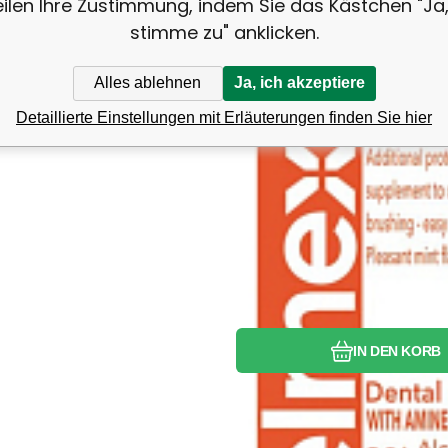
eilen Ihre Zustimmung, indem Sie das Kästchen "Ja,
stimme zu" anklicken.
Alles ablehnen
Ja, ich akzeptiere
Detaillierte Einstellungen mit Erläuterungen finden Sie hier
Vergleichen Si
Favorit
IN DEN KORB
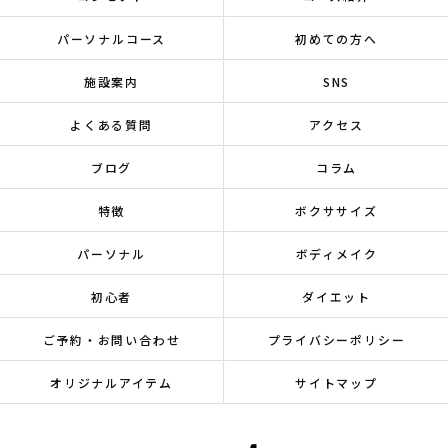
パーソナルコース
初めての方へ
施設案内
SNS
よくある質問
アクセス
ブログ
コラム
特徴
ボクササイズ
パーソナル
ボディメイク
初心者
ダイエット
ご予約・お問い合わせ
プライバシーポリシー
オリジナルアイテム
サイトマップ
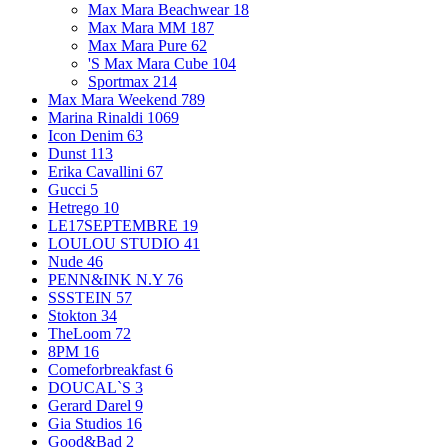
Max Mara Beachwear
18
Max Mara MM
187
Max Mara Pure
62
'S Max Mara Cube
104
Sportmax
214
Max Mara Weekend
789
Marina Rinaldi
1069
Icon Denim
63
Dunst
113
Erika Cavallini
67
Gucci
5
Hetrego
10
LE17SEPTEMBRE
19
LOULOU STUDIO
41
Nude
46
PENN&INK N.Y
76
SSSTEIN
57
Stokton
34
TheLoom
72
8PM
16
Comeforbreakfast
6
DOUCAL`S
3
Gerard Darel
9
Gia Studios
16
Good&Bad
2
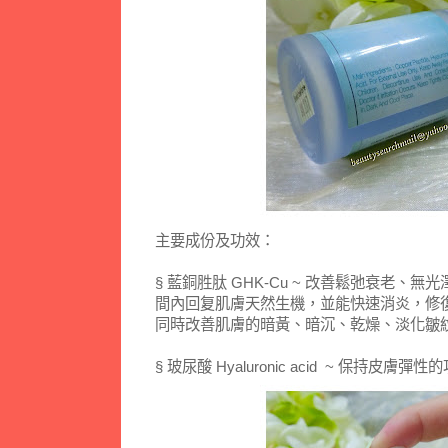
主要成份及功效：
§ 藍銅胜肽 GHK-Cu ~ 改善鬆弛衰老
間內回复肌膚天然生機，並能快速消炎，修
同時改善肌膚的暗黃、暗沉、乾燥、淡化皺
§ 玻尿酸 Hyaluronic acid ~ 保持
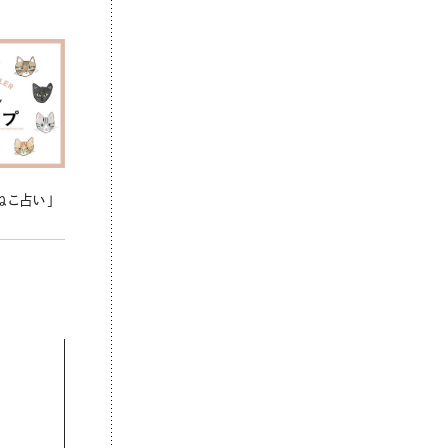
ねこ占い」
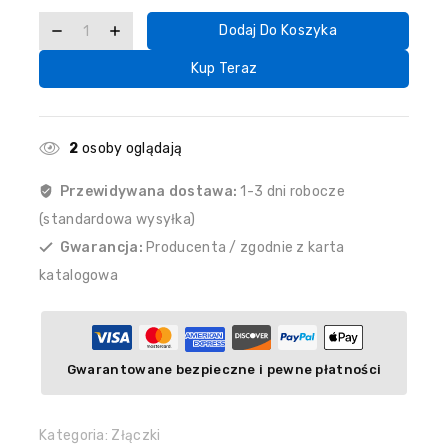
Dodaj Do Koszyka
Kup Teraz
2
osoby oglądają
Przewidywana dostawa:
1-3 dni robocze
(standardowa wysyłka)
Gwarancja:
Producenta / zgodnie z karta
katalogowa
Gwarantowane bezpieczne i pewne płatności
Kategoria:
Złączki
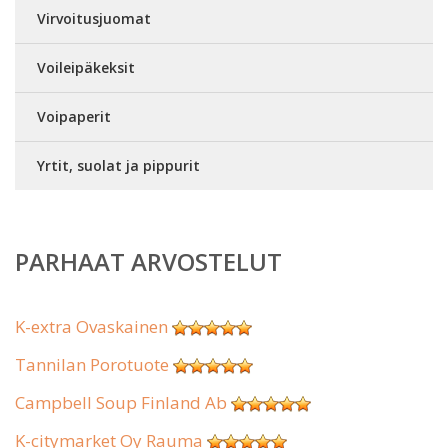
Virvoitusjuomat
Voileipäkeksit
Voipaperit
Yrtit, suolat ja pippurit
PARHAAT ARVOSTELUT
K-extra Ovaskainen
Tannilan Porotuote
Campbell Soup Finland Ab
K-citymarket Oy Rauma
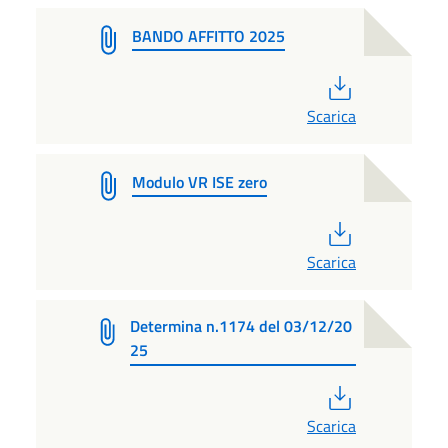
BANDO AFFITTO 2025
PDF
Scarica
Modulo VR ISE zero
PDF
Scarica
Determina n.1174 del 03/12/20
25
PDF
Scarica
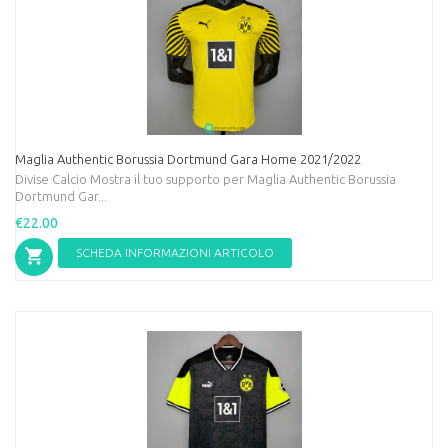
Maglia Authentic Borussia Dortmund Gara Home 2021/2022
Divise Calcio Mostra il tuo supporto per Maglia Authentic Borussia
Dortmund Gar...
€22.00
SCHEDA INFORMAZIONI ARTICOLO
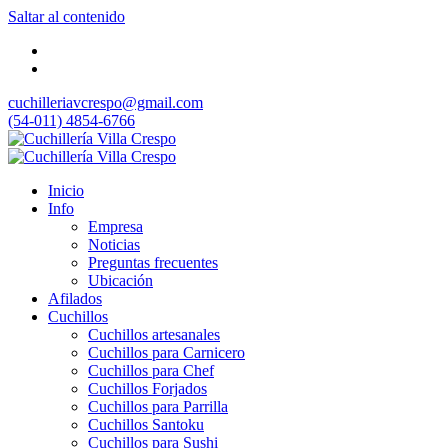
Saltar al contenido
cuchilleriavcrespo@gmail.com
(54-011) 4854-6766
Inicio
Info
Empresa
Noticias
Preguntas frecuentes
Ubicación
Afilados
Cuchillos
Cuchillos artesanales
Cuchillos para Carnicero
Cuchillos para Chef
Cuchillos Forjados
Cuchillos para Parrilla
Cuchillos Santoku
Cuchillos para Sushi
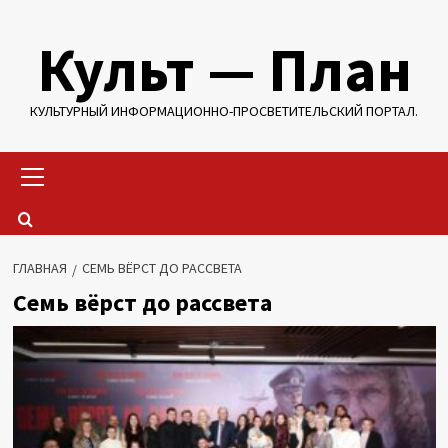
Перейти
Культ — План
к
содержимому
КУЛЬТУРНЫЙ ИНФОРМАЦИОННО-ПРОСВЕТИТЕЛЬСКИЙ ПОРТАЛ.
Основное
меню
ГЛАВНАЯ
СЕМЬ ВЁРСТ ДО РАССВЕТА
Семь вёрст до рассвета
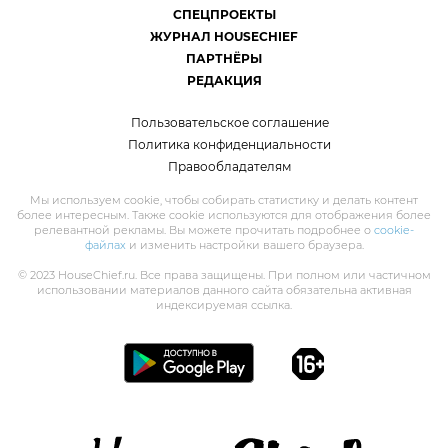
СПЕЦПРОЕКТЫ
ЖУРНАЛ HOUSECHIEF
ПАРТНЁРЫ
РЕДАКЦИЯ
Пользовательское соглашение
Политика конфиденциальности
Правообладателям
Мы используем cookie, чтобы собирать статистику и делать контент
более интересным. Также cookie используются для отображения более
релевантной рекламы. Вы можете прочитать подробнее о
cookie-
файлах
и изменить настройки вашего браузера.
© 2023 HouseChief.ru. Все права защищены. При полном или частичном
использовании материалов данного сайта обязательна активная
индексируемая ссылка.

☆ ☆ ☆ ☆ ☆

Task item: Filter the records above, keeping each line that contains the word "para".

Written answer:
Cuchillos para Carnicero
Cuchillos para Chef
Cuchillos para Parrilla
Cuchillos para Sushi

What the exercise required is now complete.